Considering the massive amount of media attention the lack of black Oscar nominations is receiving, you would think the “Oscars So White” issue is the most consequential calamity facing black Americans since slavery.
It’s not. In fact, it’s far from that.
Certainly, social and economic anguish are not exclusive to any one ethnic group.
But below are seven devastating facts facing those black Americans who happen to not be the affluent entertainers currently bitching about not being validated by and receiving acceptance from a group of supposedly highbrow bigots.
1. By every economic measurement, black people are far worse off since President Obama took office.
A whopping 26.4 percent of black households receive food stamps assistance, despite the fact that black Americans constitute just 13 percent of the total population.
2. America’s most dangerous cities have high black populations and are overwhelmingly run by Democrats.
In 2014, America’s most crime-ridden cities were run almost exclusively by Democratic mayors. Cities like Oakland, Detroit, Cleveland, and Baltimore are routinely plagued with violent illegality, are heavily populated by black people, and are often Democratic Party monopolies.
3. After 50 years of celebrating MLK’s civil rights legacy, black people now commit a catastrophically high amount of crime.
So how is it then that there are five times fewer black people than white people in America and, yet, we consistently carry out a larger share of the crimes?
4. In part because of wanton criminality, black people remain over-represented in America’s prisons.
Roughly 1 in 9 black children you pass on the street has or has had a parent in prison, according to a recent study by Maryland-based research firm Child Trends. About 1 in 10 black men are currently behind bars.
5. If you are a black child in America, there’s a 30 percent chance that you will grow up without a father in the home.
And if you are fatherless and black, you are almost guaranteed to grow up poor.
This horrific phenomenon of fatherless, black households is the root cause behind so much of the economic stagnation in which many black Americans remain mired. The smallest increase in black marriages would help produce an economic dynamism for black people that would dramatically increase a black child’s chances of success at all stages of life.
6. While there’s been marginal improvement in recent years, black people still overrepresent HIV/AIDs deaths and transmission.

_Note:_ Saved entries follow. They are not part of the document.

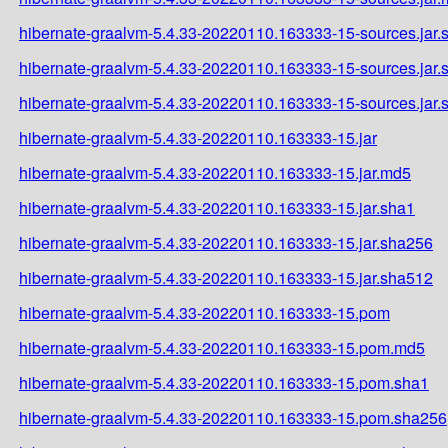
hibernate-graalvm-5.4.33-20220110.163333-15-sources.jar.
hibernate-graalvm-5.4.33-20220110.163333-15-sources.jar
hibernate-graalvm-5.4.33-20220110.163333-15-sources.jar
hibernate-graalvm-5.4.33-20220110.163333-15.jar
hibernate-graalvm-5.4.33-20220110.163333-15.jar.md5
hibernate-graalvm-5.4.33-20220110.163333-15.jar.sha1
hibernate-graalvm-5.4.33-20220110.163333-15.jar.sha256
hibernate-graalvm-5.4.33-20220110.163333-15.jar.sha512
hibernate-graalvm-5.4.33-20220110.163333-15.pom
hibernate-graalvm-5.4.33-20220110.163333-15.pom.md5
hibernate-graalvm-5.4.33-20220110.163333-15.pom.sha1
hibernate-graalvm-5.4.33-20220110.163333-15.pom.sha256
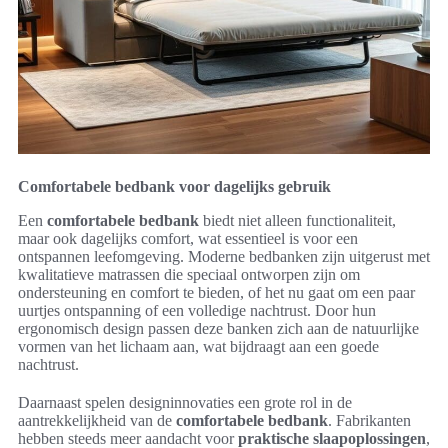
Comfortabele bedbank voor dagelijks gebruik
Een
comfortabele bedbank
biedt niet alleen functionaliteit,
maar ook dagelijks comfort, wat essentieel is voor een
ontspannen leefomgeving. Moderne bedbanken zijn uitgerust met
kwalitatieve matrassen die speciaal ontworpen zijn om
ondersteuning en comfort te bieden, of het nu gaat om een paar
uurtjes ontspanning of een volledige nachtrust. Door hun
ergonomisch design passen deze banken zich aan de natuurlijke
vormen van het lichaam aan, wat bijdraagt aan een goede
nachtrust.
Daarnaast spelen designinnovaties een grote rol in de
aantrekkelijkheid van de
comfortabele bedbank
. Fabrikanten
hebben steeds meer aandacht voor
praktische slaapoplossingen
,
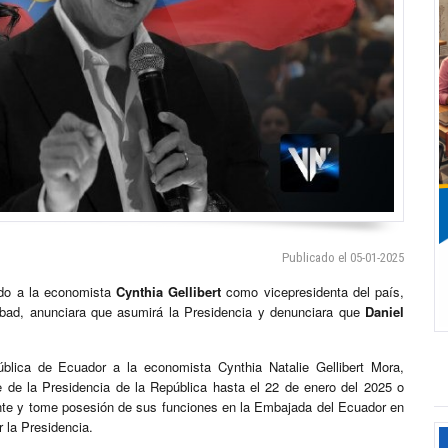
Publicado el 05-01-2025
ado a la economista
Cynthia
Gellibert
como vicepresidenta del país,
Abad, anunciara que asumirá la Presidencia y denunciara que
Daniel
ública de Ecuador a la economista Cynthia Natalie Gellibert Mora,
e de la Presidencia de la República hasta el 22 de enero del 2025 o
te y tome posesión de sus funciones en la Embajada del Ecuador en
 la Presidencia.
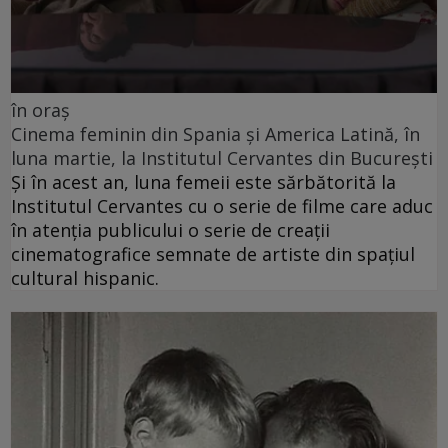
în oraș
Cinema feminin din Spania și America Latină, în
luna martie, la Institutul Cervantes din București
Și în acest an, luna femeii este sărbătorită la
Institutul Cervantes cu o serie de filme care aduc
în atenția publicului o serie de creații
cinematografice semnate de artiste din spațiul
cultural hispanic.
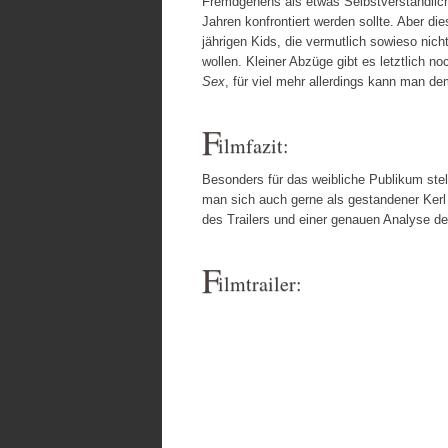
Fremdgehens als etwas Selbstverständliche
Jahren konfrontiert werden sollte. Aber die
jährigen Kids, die vermutlich sowieso nich
wollen. Kleiner Abzüge gibt es letztlich n
Sex
, für viel mehr allerdings kann man d
F
ilmfazit:
Besonders für das weibliche Publikum stel
man sich auch gerne als gestandener Kerl
des Trailers und einer genauen Analyse de
F
ilmtrailer:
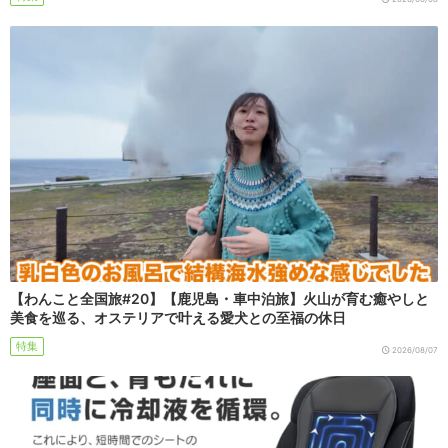
【わんこと全国旅#20】【鹿児島・車中泊旅】火山が育む癒やしと
美食を巡る、オステリアで叶える愛犬との至福の休日
特集
2026/08/07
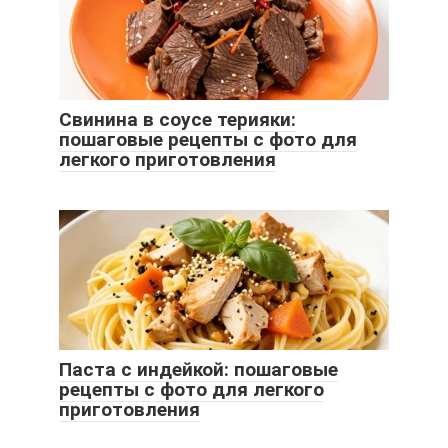
Свинина в соусе терияки:
пошаговые рецепты с фото для
легкого приготовления
Паста с индейкой: пошаговые
рецепты с фото для легкого
приготовления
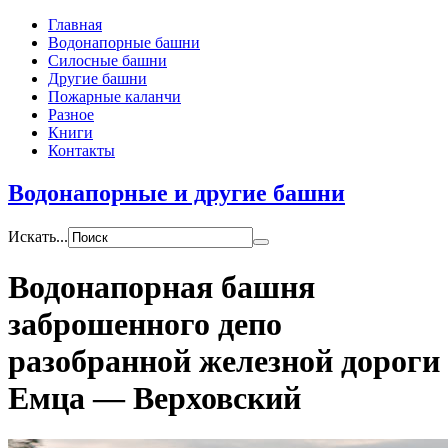
Главная
Водонапорные башни
Силосные башни
Другие башни
Пожарные каланчи
Разное
Книги
Контакты
Водонапорные и другие башни
Искать...
Водонапорная башня
заброшенного депо
разобранной железной дороги
Емца — Верховский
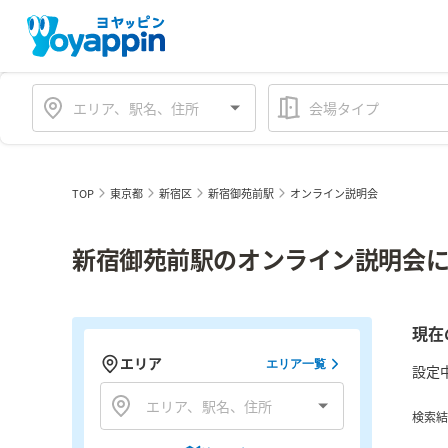
会場タイプ
TOP
東京都
新宿区
新宿御苑前駅
オンライン説明会
新宿御苑前駅のオンライン説明会に
現在
エリア
エリア一覧
設定
検索結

The number of new cases of black women with HIV has dropped by 40 percent in recent years. But infection rates have seen a sharp increase among young gay men, especially blacks, according to the latest CDC figures. “Blacks account for more new HIV infections, people estimated to be living with HIV disease, and HIV-related deaths than any other racial/ethnic group in the U.S,” reports the Kaiser Family Foundation.
No one issue has brought more devastation to black Americans than abortion. Last August, I reported that pregnant-aged black women represent roughly 5 percent of the total U.S. population, but 35 percent of the abortions in 2010.
More from my August report:
Look again at the map above. Now consider the fact, according to the Centers for Disease Control data, that in 2010 “non-Hispanic white women and non-Hispanic black women accounted for the largest percentages of abortions (36.8% and 35.7%, respectively).”
Some math: Non-Hispanic white women account for about 38.5 percent of the population. I arrived at that number by cutting the number of all non-Hispanic whites in half. Using census and CDC data, that 38.5 percent of white women accounted for 36.8 percent of abortions in 2010.
Conversely, non-Hispanic black women make up about 6.6 percent of the population. That’s the black population divided by two. And, again, using census and CDC data, non-Hispanic black women accounted for 35.7 percent of the abortions performed in 2010.
Is that not a horrifically blatant disparity (especially considering less than that 6.6 percent consists of black women of actual childbearing age)?